Siempre se dice que la violencia es inútil, que es estéril y no lleva a ninguna parte. Se ha dicho respecto del terrorismo, pero también como principio general que ha de aplicarse ante cualquier conducta violenta. Según tal desiderátum, el que recurre a la violencia para conseguir objetivos políticos no debe lograr nada de lo que se propone. Y no sólo eso. Se supone que, además, tiene que toparse con el rechazo unánime de las instituciones democráticas y la sociedad. Ojalá fuera así. A veces es así. Es así tan a menudo que bien puede decirse que no hay principio que valga. Gobiernos y sociedades ceden más ante la violencia de lo que unos y otras quieren reconocer.

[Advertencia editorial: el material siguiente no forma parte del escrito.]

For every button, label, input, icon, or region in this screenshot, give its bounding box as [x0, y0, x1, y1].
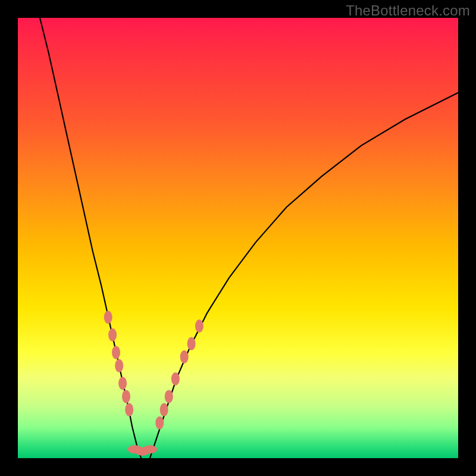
marker-right-2 — [165, 390, 173, 403]
marker-bottom-2 — [143, 445, 157, 453]
chart-container: TheBottleneck.com — [0, 0, 476, 476]
curve-right-branch — [150, 93, 458, 458]
marker-right-4 — [180, 350, 189, 364]
marker-left-0 — [104, 311, 112, 324]
marker-left-6 — [125, 403, 133, 416]
marker-left-5 — [122, 390, 130, 403]
markers-group — [104, 311, 203, 456]
plot-area — [18, 18, 458, 458]
marker-left-3 — [115, 359, 123, 372]
marker-left-2 — [112, 346, 120, 359]
marker-right-1 — [160, 403, 168, 416]
marker-left-4 — [118, 377, 127, 390]
marker-right-0 — [155, 416, 164, 430]
marker-right-5 — [187, 337, 196, 350]
marker-right-6 — [195, 320, 203, 333]
watermark-text: TheBottleneck.com — [346, 2, 470, 19]
curve-svg — [18, 18, 458, 458]
marker-right-3 — [171, 372, 180, 386]
marker-left-1 — [108, 328, 117, 342]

La España en crisis se ha resistido al augurado estallido social, pero a cambio ha dado protagonismo –y respaldo– a grupos y personajes muy dispuestos a provocarlo. Son grupos que no se distinguen por su conducta pacífica. Son gentes que igual te convocan asaltos al Parlamento como te montan acosos a los diputados del partido en el Gobierno. Su popularidad le debe mucho a que los blancos de su cólera coinciden con los que están en la diana del descontento general. Pero los más conocidos, los más mediáticos, son los que recurren a formas de violencias de baja intensidad.

Uno de tales grupos, el que gestiona Ada Colau, ha declarado una tregua en eso de llevar insultos y amenazas, como si fueran pizzas, a domicilio, y ha proclamado que su campaña coactiva ha sido un éxito total. A mí me gustaría decir que han fracasado y que la opinión pública, los medios y la justicia han mostrado un rechazo firme y contundente hacia sus actos intimidatorios. Pero no es así. Bien al contrario.

Supongamos que esa plataforma se hubiera dedicado a recoger firmas, enviar cartas y mails a los diputados, convocar manifestaciones, pedir reuniones con los partidos y cosas así. Todo dentro de los cauces reglamentarios. Todo por las vías de protesta y de negociación que proporciona una democracia. Pues me temo lo peor. Me temo que, de haberse comportado con ese ejemplar civismo, ni hubieran abierto telediarios ni Colau sería asidua invitada en los platós. Que se hubiera hablado de ellos lo mismo, esto es, nada, que de los cuatro millones de firmas que recogió el PP contra el estatuto de Cataluña unos años atrás.

Qué más quisiéramos que la violencia no funcionara. La ejercida por los de Colau ha funcionado tanto que no se ha visto como violencia. Quizá sea ésa la prueba más notable de su éxito. Es decir, de un fracaso.